**DATASET RECORDS:**

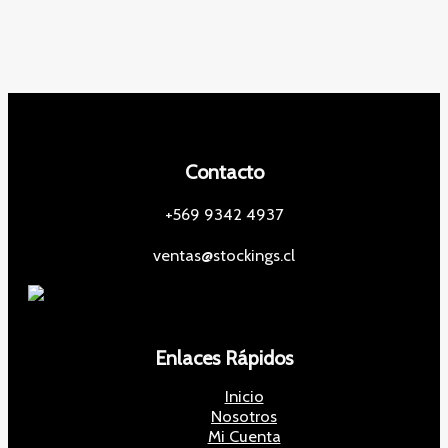
Contacto
+569 9342 4937
ventas@stockings.cl
Enlaces Rápidos
Inicio
Nosotros
Mi Cuenta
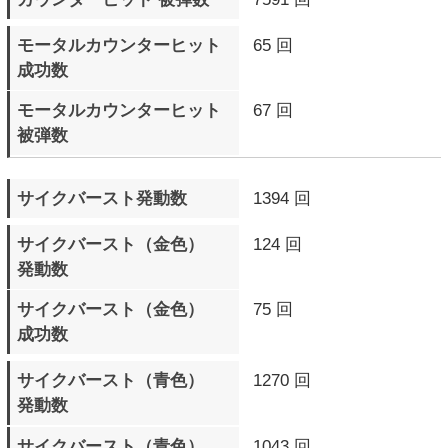
最大コンボHIT数
0 BEAT
最大コンボダメージ数
0
▼ スパーリングモード
プレイ回数
96 回
プレイ時間
0日6時間9分29秒
キャラクター別戦績詳細
の戦績詳細を
の対戦歴を
▲ページTOPへ
サイトTOPへ
プロフィール
ログイン
ランキング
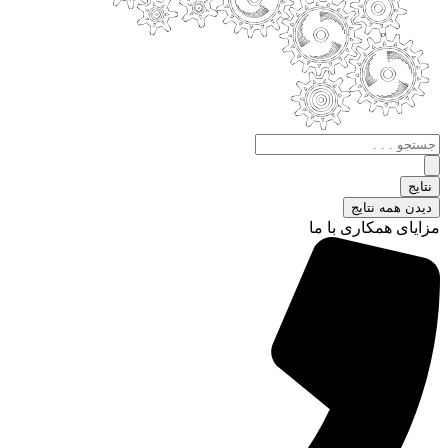
جستجو
.
.
نتایج
.
دیدن همه نتایج
مزایای همکاری با ما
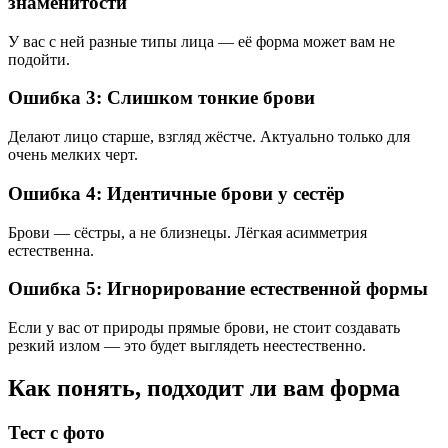
знаменитости
У вас с ней разные типы лица — её форма может вам не
подойти.
Ошибка 3: Слишком тонкие брови
Делают лицо старше, взгляд жёстче. Актуально только для
очень мелких черт.
Ошибка 4: Идентичные брови у сестёр
Брови — сёстры, а не близнецы. Лёгкая асимметрия
естественна.
Ошибка 5: Игнорирование естественной формы
Если у вас от природы прямые брови, не стоит создавать
резкий излом — это будет выглядеть неестественно.
Как понять, подходит ли вам форма
Тест с фото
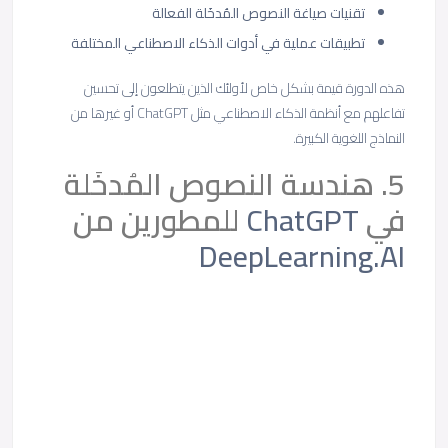
تقنيات صياغة النصوص المُدخَلة الفعالة
تطبيقات عملية في أدوات الذكاء الاصطناعي المختلفة
هذه الدورة قيمة بشكل خاص لأولئك الذين يتطلعون إلى تحسين
تفاعلهم مع أنظمة الذكاء الاصطناعي مثل ChatGPT أو غيرها من
النماذج اللغوية الكبيرة.
5. هندسة النصوص المُدخَلة
في
ChatGPT
للمطورين من
DeepLearning.AI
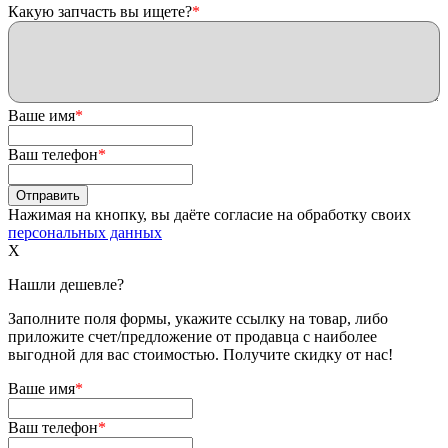
Какую запчасть вы ищете?
*
Ваше имя
*
Ваш телефон
*
Нажимая на кнопку, вы даёте согласие на обработку своих
персональных данных
X
Нашли дешевле?
Заполните поля формы, укажите ссылку на товар, либо
приложите счет/предложение от продавца с наиболее
выгодной для вас стоимостью. Получите скидку от нас!
Ваше имя
*
Ваш телефон
*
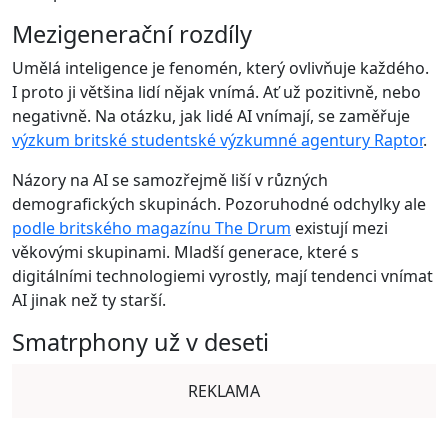
Mezigenerační rozdíly
Umělá inteligence je fenomén, který ovlivňuje každého.
I proto ji většina lidí nějak vnímá. Ať už pozitivně, nebo
negativně. Na otázku, jak lidé AI vnímají, se zaměřuje
výzkum britské studentské výzkumné agentury Raptor
.
Názory na AI se samozřejmě liší v různých
demografických skupinách. Pozoruhodné odchylky ale
podle britského magazínu The Drum
existují mezi
věkovými skupinami. Mladší generace, které s
digitálními technologiemi vyrostly, mají tendenci vnímat
AI jinak než ty starší.
Smatrphony už v deseti
REKLAMA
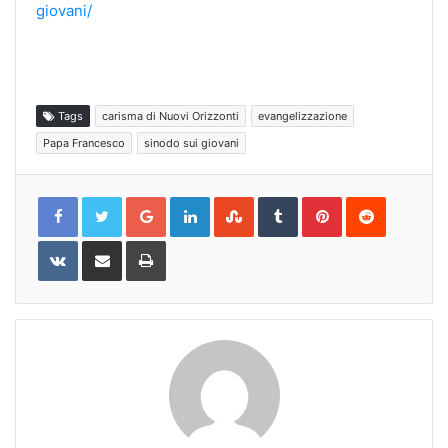
giovani/
Tags
carisma di Nuovi Orizzonti
evangelizzazione
Papa Francesco
sinodo sui giovani
Google+
LinkedIn
StumbleUpon
Tumblr
Pinterest
Reddit
VKontakte
Share
Print
via
Email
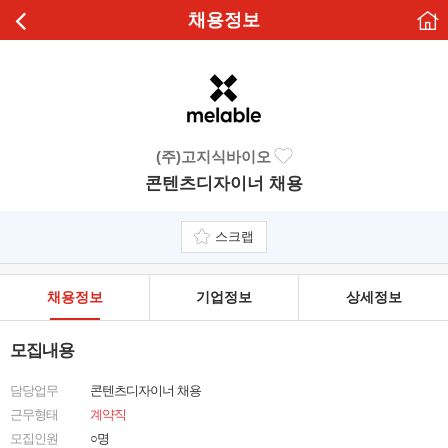
채용정보
(주)고지식바이오
콘텐츠디자이너 채용
스크랩
채용정보
기업정보
상세정보
모집내용
담당업무
콘텐츠디자이너 채용
근무형태
계약직
모집인원
○명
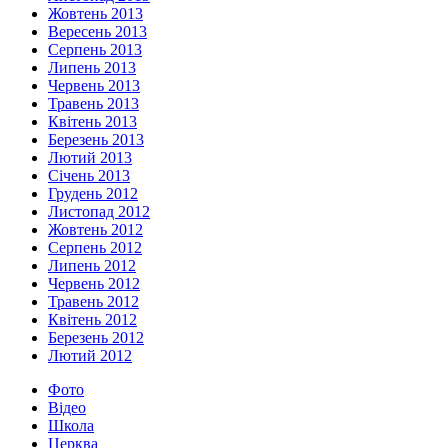
Жовтень 2013
Вересень 2013
Серпень 2013
Липень 2013
Червень 2013
Травень 2013
Квітень 2013
Березень 2013
Лютий 2013
Січень 2013
Грудень 2012
Листопад 2012
Жовтень 2012
Серпень 2012
Липень 2012
Червень 2012
Травень 2012
Квітень 2012
Березень 2012
Лютий 2012
Фото
Відео
Школа
Церква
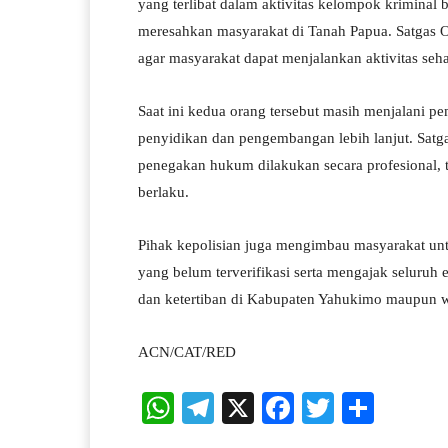
yang terlibat dalam aktivitas kelompok kriminal b
meresahkan masyarakat di Tanah Papua. Satgas 
agar masyarakat dapat menjalankan aktivitas se
Saat ini kedua orang tersebut masih menjalani p
penyidikan dan pengembangan lebih lanjut. Sat
penegakan hukum dilakukan secara profesional, 
berlaku.
Pihak kepolisian juga mengimbau masyarakat untu
yang belum terverifikasi serta mengajak selur
dan ketertiban di Kabupaten Yahukimo maupun 
ACN/CAT/RED
W
Te
X
Fa
T
S
ha
le
ce
wi
ha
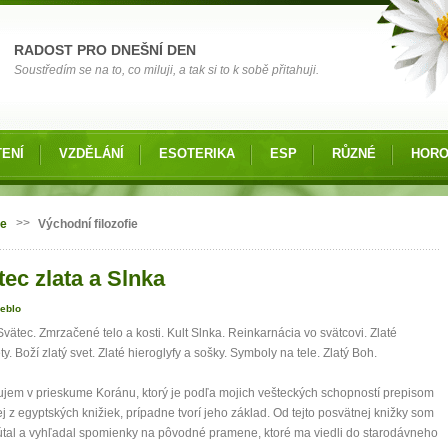
RADOST PRO DNEŠNÍ DEN
Soustředím se na to, co miluji, a tak si to k sobě přitahuji.
ENÍ
VZDĚLÁNÍ
ESOTERIKA
ESP
RŮZNÉ
HOR
 zde
>>
ie
Východní filozofie
tec zlata a Slnka
eblo
Svätec. Zmrzačené telo a kosti. Kult Slnka. Reinkarnácia vo svätcovi. Zlaté
y. Boží zlatý svet. Zlaté hieroglyfy a sošky. Symboly na tele. Zlatý Boh.
jem v prieskume Koránu, ktorý je podľa mojich vešteckých schopností prepisom
ej z egyptských knižiek, prípadne tvorí jeho základ. Od tejto posvätnej knižky som
tal a vyhľadal spomienky na pôvodné pramene, ktoré ma viedli do starodávneho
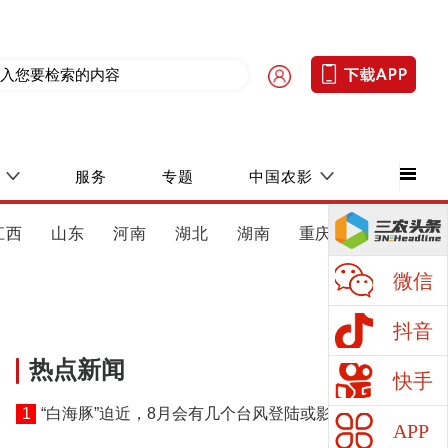
服务
专题
中国农影
江西
山东
河南
湖北
湖南
重庆
四川
微信
抖音
热点新闻
快手
1
“白海豚”迫近，8月会有几个台风登陆或影响我国
APP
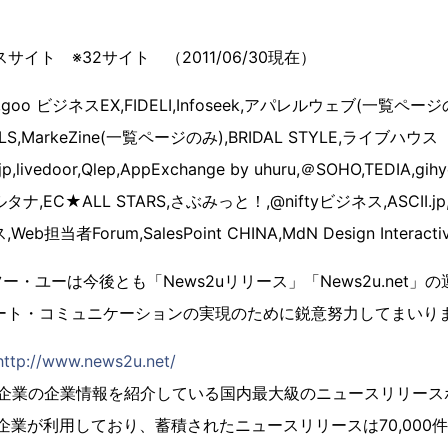
サイト ※32サイト （2011/06/30現在）
oo ビジネスEX,FIDELI,Infoseek,アパレルウェブ(一覧ページの
LS,MarkeZine(一覧ページのみ),BRIDAL STYLE,ライブハウ
.jp,livedoor,Qlep,AppExchange by uhuru,＠SOHO,TEDIA,
,EC★ALL STARS,さぶみっと！,@niftyビジネス,ASCII.
当者Forum,SalesPoint CHINA,MdN Design Interacti
・ユーは今後とも「News2uリリース」「News2u.net」
レート・コミュニケーションの実現のために鋭意努力してまいり
http://www.news2u.net/
は、会員企業の企業情報を紹介している国内最大級のニュースリリー
会員企業が利用しており、蓄積されたニュースリリースは70,000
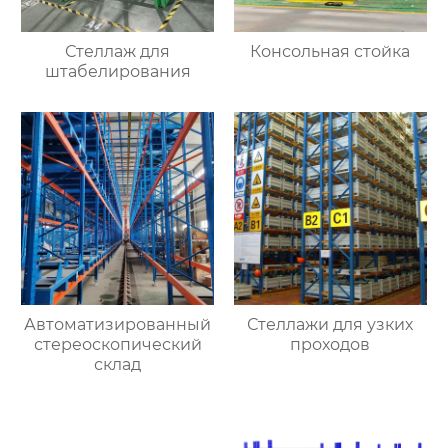
Стеллаж для
Консольная стойка
штабелирования
Автоматизированный
Стеллажи для узких
стереоскопический
проходов
склад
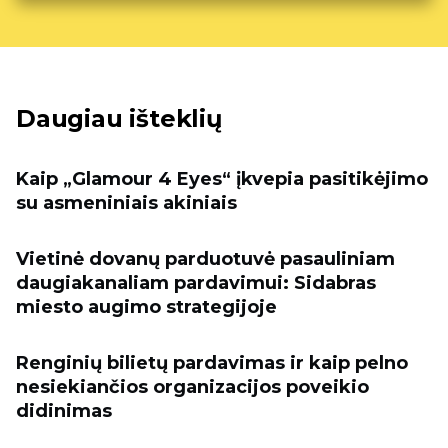
Daugiau išteklių
Kaip „Glamour 4 Eyes“ įkvepia pasitikėjimo
su asmeniniais akiniais
Vietinė dovanų parduotuvė pasauliniam
daugiakanaliam pardavimui: Sidabras
miesto augimo strategijoje
Renginių bilietų pardavimas ir kaip pelno
nesiekiančios organizacijos poveikio
didinimas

**DIRECTIONS:**
Return, exactly as they stand, the lines from the opening line of the listing through the line with "Заполните поля формы, укажите", both ends counted, and no pictures.

**OUTPUT BELOW:**
Contacto
+569 9342 4937
ventas@stockings.cl
Enlaces Rápidos
Inicio
Nosotros
Mi Cuenta
最大コンボHIT数
0 BEAT
最大コンボダメージ数
0
▼ スパーリングモード
プレイ回数
96 回
プレイ時間
0日6時間9分29秒
キャラクター別戦績詳細
の戦績詳細を
の対戦歴を
▲ページTOPへ
サイトTOPへ
プロフィール
ログイン
ランキング
جستجو
.
.
نتایج
.
دیدن همه نتایج
مزایای همکاری با ما
знаменитости
У вас с ней разные типы лица — её форма может вам не
подойти.
Ошибка 3: Слишком тонкие брови
Делают лицо старше, взгляд жёстче. Актуально только для
очень мелких черт.
Ошибка 4: Идентичные брови у сестёр
Брови — сёстры, а не близнецы. Лёгкая асимметрия
естественна.
Ошибка 5: Игнорирование естественной формы
Если у вас от природы прямые брови, не стоит создавать
резкий излом — это будет выглядеть неестественно.
Как понять, подходит ли вам форма
Тест с фото
تقنيات صياغة النصوص المُدخَلة الفعالة
تطبيقات عملية في أدوات الذكاء الاصطناعي المختلفة
هذه الدورة قيمة بشكل خاص لأولئك الذين يتطلعون إلى تحسين
تفاعلهم مع أنظمة الذكاء الاصطناعي مثل ChatGPT أو غيرها من
النماذج اللغوية الكبيرة.
5. هندسة النصوص المُدخَلة
في
ChatGPT
للمطورين من
DeepLearning.AI
Какую запчасть вы ищете?
*
Ваше имя
*
Ваш телефон
*
Нажимая на кнопку, вы даёте согласие на обработку своих
персональных данных
X
Нашли дешевле?
Заполните поля формы, укажите ссылку на товар, либо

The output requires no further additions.